Data excerpts:
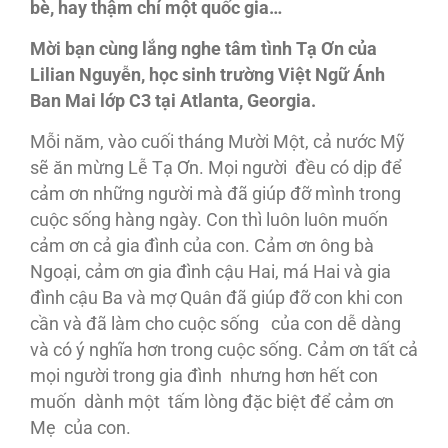
bè, hay thậm chí một quốc gia…
Mời bạn cùng lắng nghe tâm tình Tạ Ơn của
Lilian Nguyễn, học sinh trường Việt Ngữ Ánh
Ban Mai lớp C3 tại Atlanta, Georgia.
Mỗi năm, vào cuối tháng Mười Một, cả nước Mỹ
sẽ ăn mừng Lễ Tạ Ơn. Mọi người đều có dịp để
cảm ơn những người mà đã giúp đỡ mình trong
cuộc sống hàng ngày. Con thì luôn luôn muốn
cảm ơn cả gia đình của con. Cảm ơn ông bà
Ngoại, cảm ơn gia đình cậu Hai, má Hai và gia
đình cậu Ba và mợ Quân đã giúp đỡ con khi con
cần và đã làm cho cuộc sống của con dễ dàng
và có ý nghĩa hơn trong cuộc sống. Cảm ơn tất cả
mọi người trong gia đình nhưng hơn hết con
muốn dành một tấm lòng đặc biệt để cảm ơn
Mẹ của con.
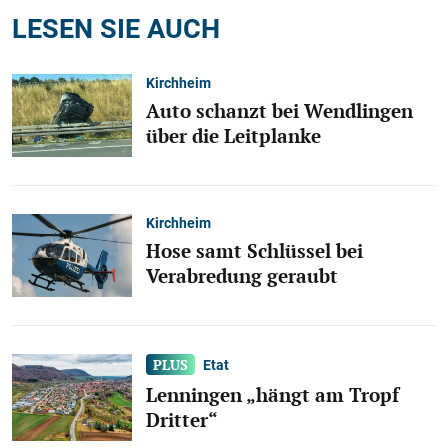
LESEN SIE AUCH
Kirchheim
Auto schanzt bei Wendlingen
über die Leitplanke
Kirchheim
Hose samt Schlüssel bei
Verabredung geraubt
Etat
Lenningen „hängt am Tropf
Dritter“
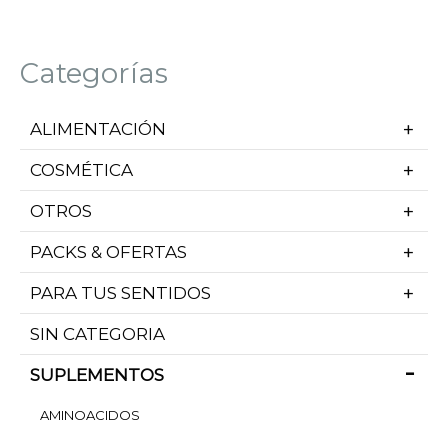
Categorías
ALIMENTACIÓN
COSMÉTICA
OTROS
PACKS & OFERTAS
PARA TUS SENTIDOS
SIN CATEGORIA
SUPLEMENTOS
AMINOACIDOS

- [Brief]:
What lines above contain the word "sống"? Return each such line.

- [Exercise solution]:
cuộc sống hàng ngày. Con thì luôn luôn muốn
cần và đã làm cho cuộc sống của con dễ dàng
và có ý nghĩa hơn trong cuộc sống. Cảm ơn tất cả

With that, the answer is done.